Kristin is currently a Ph.D. candidate at the University of Minnesota, earning her doctorate in Organizational Leadership, Policy, and Development. She blends her advanced academic research skills with user experience methods to provide teams with reliable and actionable user intelligence.
Sessions
- General Lecture Session: What we really mean by content-first design
Jennryn Wetzler
Jennryn Wetzler is the Director of Learning and Training at Creative Commons. At Creative Commons (CC), she has the joy of forming collaborative partnerships around the world; with partners, she develops programs and open licensing training to increase open access to knowledge and culture in the public interest. Prior to CC, Jennryn worked at the U.S. Department of State, piloting using Open Educational Resources (OER) for public diplomacy and global partnerships. She’s also enjoyed gaining a different perspective of education through language studies and international development work in Egypt, Niger, and Thailand. Jennryn has a Masters in ‘Ethics, Peace, and Global Affairs’ from American University’s School for International Service.
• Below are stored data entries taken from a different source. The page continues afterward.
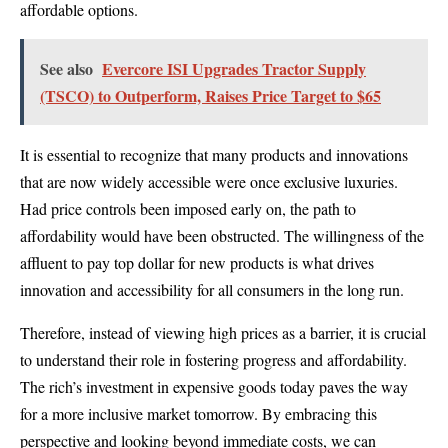
affordable options.
See also
Evercore ISI Upgrades Tractor Supply
(TSCO) to Outperform, Raises Price Target to $65
It is essential to recognize that many products and innovations
that are now widely accessible were once exclusive luxuries.
Had price controls been imposed early on, the path to
affordability would have been obstructed. The willingness of the
affluent to pay top dollar for new products is what drives
innovation and accessibility for all consumers in the long run.
Therefore, instead of viewing high prices as a barrier, it is crucial
to understand their role in fostering progress and affordability.
The rich’s investment in expensive goods today paves the way
for a more inclusive market tomorrow. By embracing this
perspective and looking beyond immediate costs, we can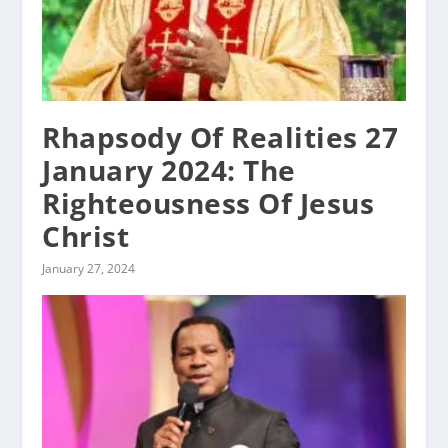
Rhapsody Of Realities 27
January 2024: The
Righteousness Of Jesus
Christ
January 27, 2024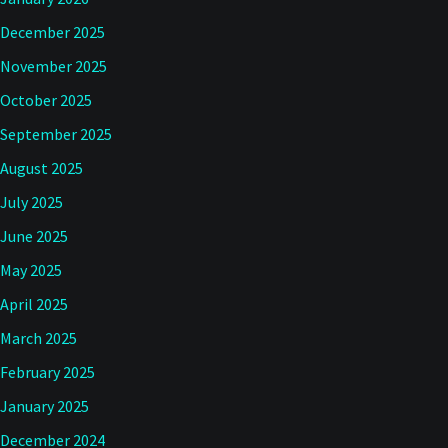
December 2025
November 2025
October 2025
September 2025
August 2025
July 2025
June 2025
May 2025
April 2025
March 2025
February 2025
January 2025
December 2024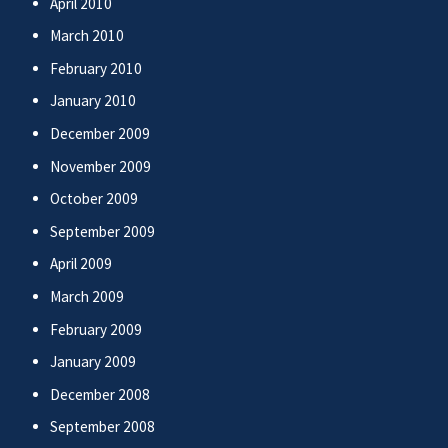
April 2010
March 2010
February 2010
January 2010
December 2009
November 2009
October 2009
September 2009
April 2009
March 2009
February 2009
January 2009
December 2008
September 2008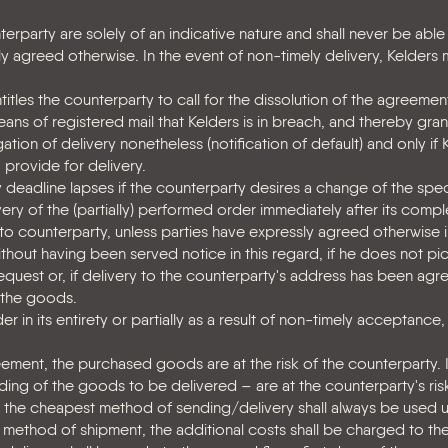
erparty are solely of an indicative nature and shall never be able
ly agreed otherwise. In the event of non-timely delivery, Kelders
tles the counterparty to call for the dissolution of the agreement 
means of registered mail that Kelders is in breach, and thereby gra
ation of delivery nonetheless (notification of default) and only if 
 provide for delivery.
deadline lapses if the counterparty desires a change of the speci
ry of the (partially) performed order immediately after its comple
 to counterparty, unless parties have expressly agreed otherwise i
ithout having been served notice in this regard, if he does not pi
equest or, if delivery to the counterparty's address has been agre
 the goods.
r in its entirety or partially as a result of non-timely acceptance
ment, the purchased goods are at the risk of the counterparty. I
ding of the goods to be delivered – are at the counterparty's ri
en the cheapest method of sending/delivery shall always be used u
method of shipment, the additional costs shall be charged to th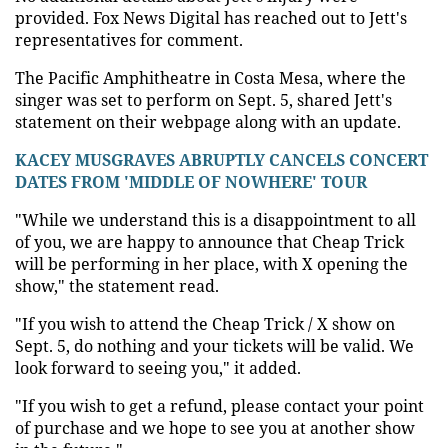
provided. Fox News Digital has reached out to Jett's
representatives for comment.
The Pacific Amphitheatre in Costa Mesa, where the
singer was set to perform on Sept. 5, shared Jett's
statement on their webpage along with an update.
KACEY MUSGRAVES ABRUPTLY CANCELS CONCERT
DATES FROM 'MIDDLE OF NOWHERE' TOUR
"While we understand this is a disappointment to all
of you, we are happy to announce that Cheap Trick
will be performing in her place, with X opening the
show," the statement read.
"If you wish to attend the Cheap Trick / X show on
Sept. 5, do nothing and your tickets will be valid. We
look forward to seeing you," it added.
"If you wish to get a refund, please contact your point
of purchase and we hope to see you at another show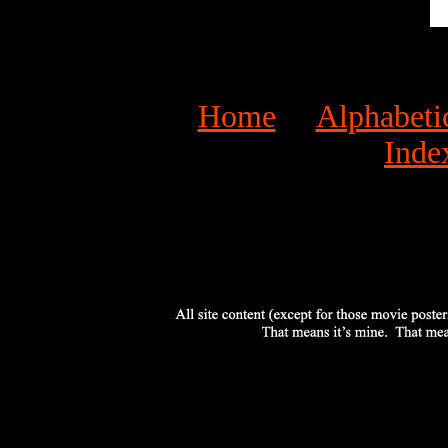
Home
Alphabeti
Inde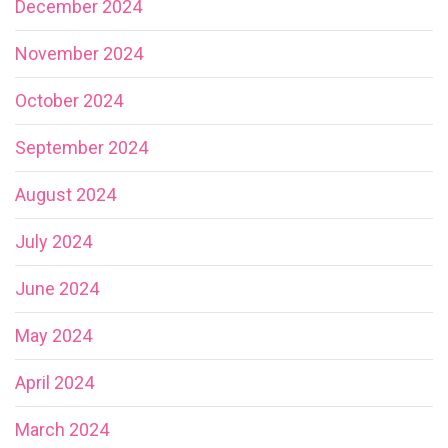
December 2024
November 2024
October 2024
September 2024
August 2024
July 2024
June 2024
May 2024
April 2024
March 2024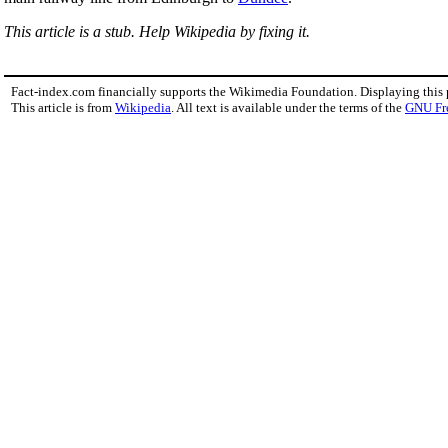
This article is a stub. Help Wikipedia by fixing it.
Fact-index.com financially supports the Wikimedia Foundation. Displaying this
This article is from
Wikipedia
. All text is available under the terms of the
GNU Fr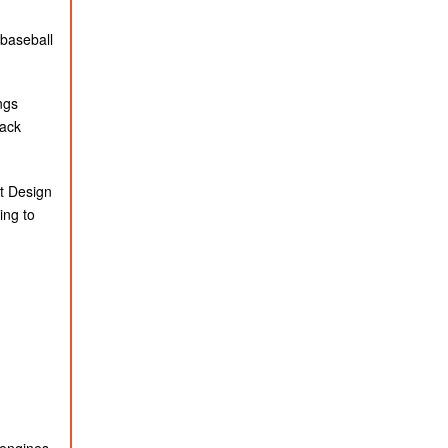
 baseball
ngs
rack
rt Design
ing to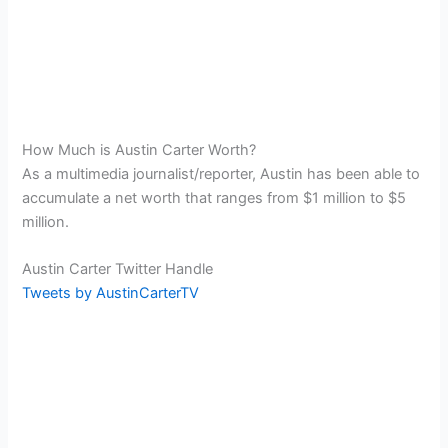
How Much is Austin Carter Worth?
As a multimedia journalist/reporter, Austin has been able to
accumulate a net worth that ranges from $1 million to $5
million.
Austin Carter Twitter Handle
Tweets by AustinCarterTV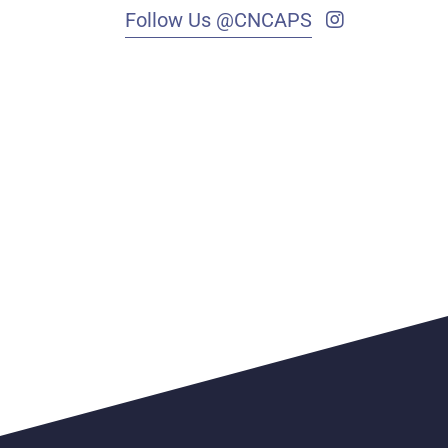
Follow Us @CNCAPS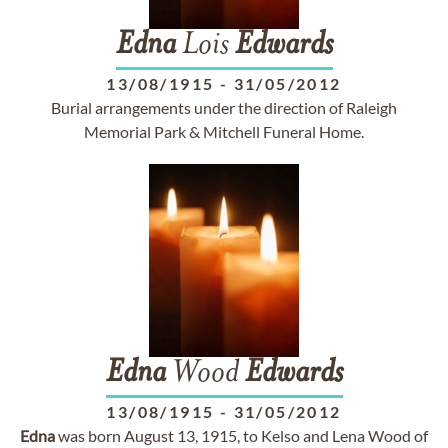
Edna
Lois
Edwards
13/08/1915
-
31/05/2012
Burial arrangements under the direction of Raleigh
Memorial Park & Mitchell Funeral Home.
Edna
Wood
Edwards
13/08/1915
-
31/05/2012
Edna
was born August 13, 1915, to Kelso and Lena Wood of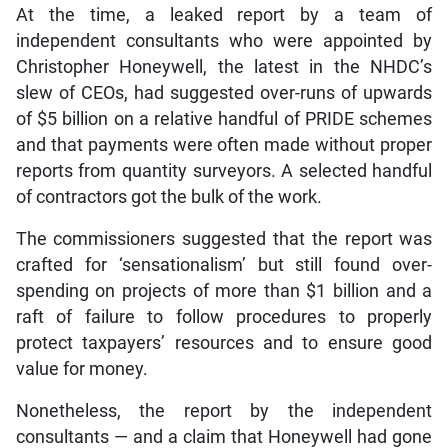
At the time, a leaked report by a team of
independent consultants who were appointed by
Christopher Honeywell, the latest in the NHDC’s
slew of CEOs, had suggested over-runs of upwards
of $5 billion on a relative handful of PRIDE schemes
and that payments were often made without proper
reports from quantity surveyors. A selected handful
of contractors got the bulk of the work.
The commissioners suggested that the report was
crafted for ‘sensationalism’ but still found over-
spending on projects of more than $1 billion and a
raft of failure to follow procedures to properly
protect taxpayers’ resources and to ensure good
value for money.
Nonetheless, the report by the independent
consultants — and a claim that Honeywell had gone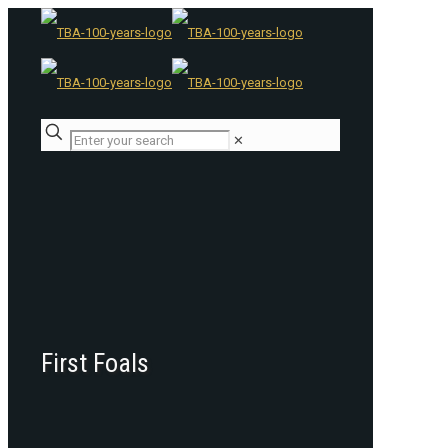
✕
First Foals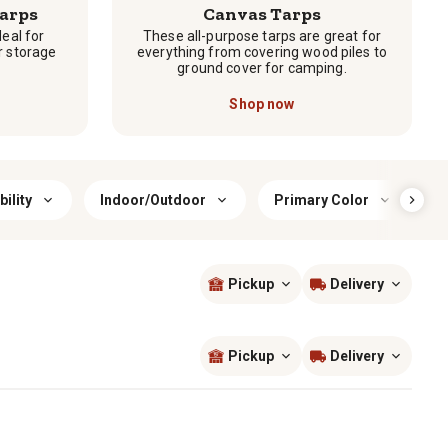
arps
Canvas Tarps
deal for
These all-purpose tarps are great for
r storage
everything from covering wood piles to
ground cover for camping.
Shop now
ility
Indoor/Outdoor
Primary Color
T
Pickup
Delivery
Sort by
most popular
Pickup
Delivery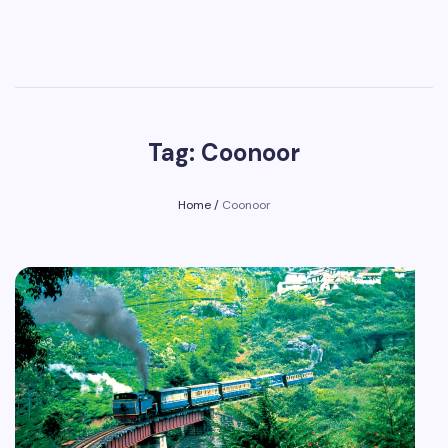
Tag: Coonoor
Home
/
Coonoor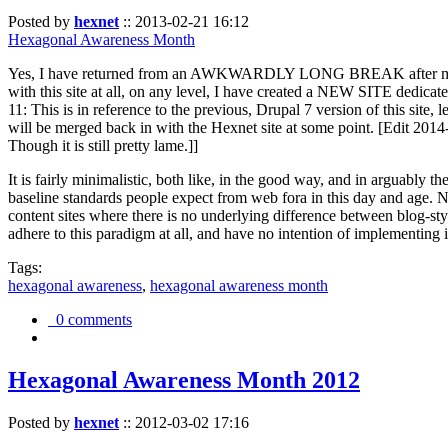
Posted by
hexnet
::
2013-02-21 16:12
Hexagonal Awareness Month
Yes, I have returned from an AWKWARDLY LONG BREAK after my l
with this site at all, on any level, I have created a NEW SITE dedicat
11: This is in reference to the previous, Drupal 7 version of this site,
will be merged back in with the Hexnet site at some point. [Edit 2014-02
Though it is still pretty lame.]]
It is fairly minimalistic, both like, in the good way, and in arguably 
baseline standards people expect from web fora in this day and age. N
content sites where there is no underlying difference between blog-sty
adhere to this paradigm at all, and have no intention of implementing i
Tags:
hexagonal awareness
,
hexagonal awareness month
0 comments
Hexagonal Awareness Month 2012
Posted by
hexnet
::
2012-03-02 17:16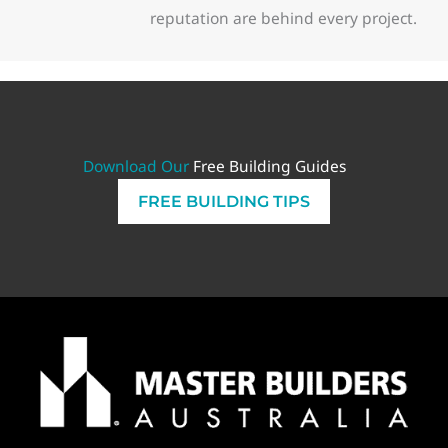
reputation are behind every project.
Download Our
Free Building Guides
FREE BUILDING TIPS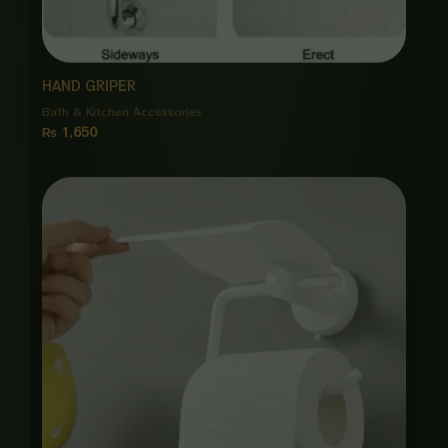
HAND GRIPER
Bath & Kitchen Accessories
₨
1,650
Now based in Maryland, Jennryn lives with her husband, two kiddos and an adopted cat that acts much more like a dog.
Sessions
Win
Rachel Winchester, or Win for short, graduated from Swarthmore College in 2017 with a bachelors in art history and interpretation theory. Now, she is an independent product designer, a dynamic public speaker, and the founder of The Focus Assistants, a Brooklyn-based startup. Catch her hosting the Philadelphia WordPress Meetup virtually every month as well as The WWW (Work with Win) Livestream on LinkedIn every week. Win started Visual Webmaster L.L.C. where she pursues a variety of internet projects as well as hosts art & design workshops, showcases, and related events for artists, entrepreneurs, and academics.
Sessions
Angie Wolf
Angie Wolf has worked in IT at a small liberal arts college for three decades, in both technical and administrative roles. Presently, she has responsibility for Library and IT budgets and assuring that contracts and services are the best fit and highest value for the college. She has a background in systems and network administration as well as providing technical support for events and video production.